Text To Image APIs
How does a text-to-image API call work on fal?
Text-to-image endpoints on fal return an array of image URLs. The call shape stays the same across all models on this page.
jsimport { fal } from "@fal-ai/client"; const result = await fal.subscribe("fal-ai/nano-banana-2", { input: { prompt: "A photorealistic Tokyo cafe at golden hour" } }); console.log(result.data.images[0].url);
You install `@fal-ai/client`, export `FAL_KEY`, and call any endpoint by its model string. Swapping to `openai/gpt-image-2` or `bytedance/seedream/v4.5/text-to-image` is then only a one-line change.
Which fal models render reliable typography inside images?
In-image typography is a real differentiator for a few models on fal.
- GPT Image 2 was built around accurate text rendering, with character-by-character precision across Latin scripts and CJK.
- Nano Banana 2 validates typography through Gemini 3.1 Flash Image’s reasoning step, with text generated as part of the scene.
- Nano Banana Pro extends that capability through the full Gemini 3 Pro Image foundation.
Use these models when you need readable text inside the image itself, such as posters, ads, product mockups, UI screens, packaging, logos, or multilingual creative assets.
Which models on fal are tuned for photoreal output?
The FLUX 1.x and FLUX 2 families anchor most photoreal workflows on fal.
- FLUX 1.1 [pro] ultra reaches 2K resolution with refined photorealism, fit for editorial and print work where surface texture matters.
- FLUX.2 [dev] delivers enhanced realism and detail control through Black Forest Labs’ second-generation architecture.
- GPT Image 2 reasons about lighting and material properties before rendering, which holds up in scenes with reflective surfaces and complex shadow geometry.
Pick these models when realism, lighting, surface detail, camera feel, and material accuracy matter more than raw generation speed.
Which fal models handle high-volume and fast generation?
Several models on fal are tuned for fast, low-cost text-to-image generation.
- FLUX.1 [schnell] runs in 1 to 4 inference steps and prices per megapixel, favorable for batches of small images.
- FLUX.2 [klein] 9B is a smaller FLUX.2 variant with the same editing capabilities at a lower parameter count.

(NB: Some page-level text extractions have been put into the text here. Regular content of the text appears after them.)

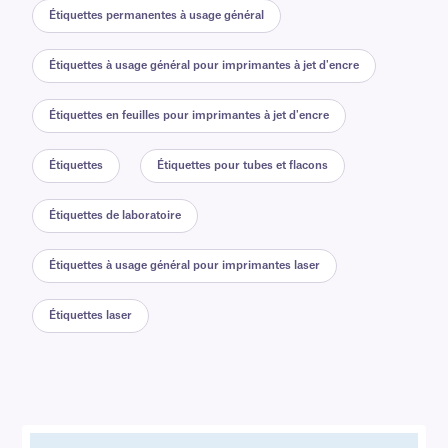
Étiquettes permanentes à usage général
Étiquettes à usage général pour imprimantes à jet d'encre
Étiquettes en feuilles pour imprimantes à jet d'encre
Étiquettes
Étiquettes pour tubes et flacons
Étiquettes de laboratoire
Étiquettes à usage général pour imprimantes laser
Étiquettes laser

- Z-Image Turbo is a 6B parameter model from Tongyi-MAI built for super fast text-to-image generation.
- Seedream 5.0 Lite is ByteDance’s fast tier of Seedream 5.0, with generation and editing optimized for speed.
- Nano Banana 2 sits in the middle ground when both speed and image quality factor into the call.
A common workflow is to use faster models for prompt exploration and high-volume drafts, then send only the best candidates to higher-fidelity models for final output.
How is text-to-image pricing structured on fal?
Pricing on text-to-image models is per output, with rates set by the model and resolution. Some models charge per megapixel, while others charge per image based on quality or size.
| Model | Price |
|---|---|
| FLUX.1 [schnell] | $0.003 / megapixel |
| Nano Banana 2 | $0.08 / image at 1K |
| Nano Banana Pro | $0.15 / image |
Nano Banana 2 supports higher-resolution pricing, with 2K and 4K outputs scaling at 1.5x and 2x the 1K rate.
You should also include add-ons in your calculations. Nano Banana 2 charges an extra $0.015 per generation for web search grounding and $0.002 for high-tier thinking, while GPT Image 2 uses quality-tier billing across low, medium, and high settings.